I sent it to her on May 31. She told me to expect an email in a few weeks, but on June 8 — JUNE 8 — she emailed to say she was ready to set up our two-hour editorial call. So that’s supposed to happen this afternoon.
Pins and needles, you guys. PINS AND NEEDLES. I don’t even know what an editorial call IS, really, except that it precedes her editorial letter, and I’m pretty sure that’s the part where she tells me I should throw the manuscript in the trash. I think we’re technically supposed to discuss dragging plot points and characters who need further development, but I’m worried I might hear two hours of This is not marketable. No one will want to read this. Why would anyone create such drivel?! YOU HAVE WASTED EIGHT DAYS OF MY TIME.

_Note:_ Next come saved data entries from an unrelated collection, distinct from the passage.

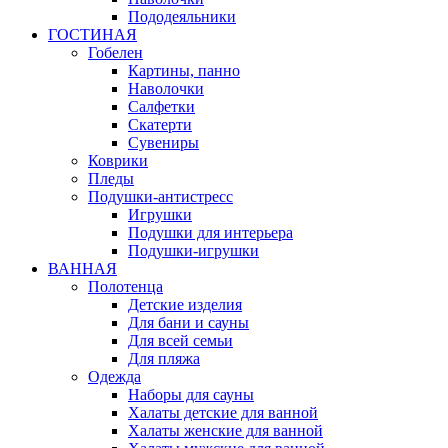
Пододеяльники
ГОСТИНАЯ
Гобелен
Картины, панно
Наволочки
Салфетки
Скатерти
Сувениры
Коврики
Пледы
Подушки-антистресс
Игрушки
Подушки для интерьера
Подушки-игрушки
ВАННАЯ
Полотенца
Детские изделия
Для бани и сауны
Для всей семьи
Для пляжа
Одежда
Наборы для сауны
Халаты детские для ванной
Халаты женские для ванной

What will hopefully happen instead is that she will help me to make it much, much better, because I’ve looked at those pages so many times over the last five years that I just can’t even see them anymore. And I’m surrounded by unpacked boxes because we moved into the new house two days ago, and I can’t even locate my pens and paper (or sanity). Things are overwhelmingly disorganized all around me. In fact, I should probably be unboxing those boxes instead of typing a blog post, but I need to calm my nerves and I thought writing might do the trick.

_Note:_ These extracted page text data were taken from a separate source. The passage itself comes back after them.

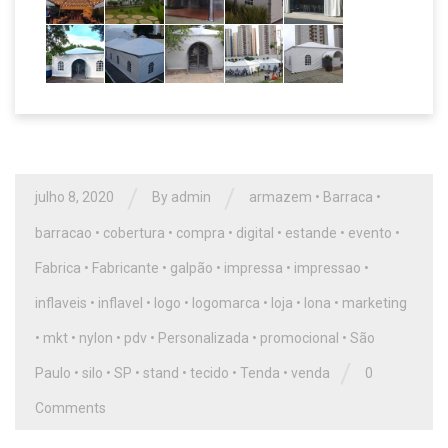
/
/
julho 8, 2020
By
admin
armazem
•
Barraca
•
barracao
•
cobertura
•
compra
•
digital
•
estande
•
evento
•
Fabrica
•
Fabricante
•
galpão
•
impressa
•
impressao
•
inflaveis
•
inflavel
•
logo
•
logomarca
•
loja
•
lona
•
marketing
•
mkt
•
nylon
•
pdv
•
Personalizada
•
promocional
•
São
/
Paulo
•
silo
•
SP
•
stand
•
tecido
•
Tenda
•
venda
0
Comments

Though I could totally stand to thicken my skin, I don’t think I’m the absolute worst at handling criticism — especially criticism I ASKED to receive. However, I’m concerned that this call has the potential to change my perspective about my own words. What if she detests my very favorite chapters? I’ll never be able to see them with the same eyes — they will henceforth carry a stain. What if some issues are so horrifically, unforgivably unfixable that we both determine I should just give up?
I can still recall the angst on my students’ faces whenever it came time to return a major assignment. Some of them literally gnawed their nails as I passed back papers and begged me to just skip them: “I don’t want to see it, Ms. B! I don’t want to know how I did!” I laughed and told them everything was going to be okay.
I GET IT, kids. I remember now. I don’t think I want to leave this window of blissful unawareness either. It’s a lot more comfortable to keep telling yourself you’ll chase a dream someday than to actually buckle down and chase it, because no one’s had the chance to tell you no yet.
Sitting here in tipping-point limbo, waiting for the call, things still feel semi-safe. If you need me, I’ll be hiding here amongst the boxes until the phone rings.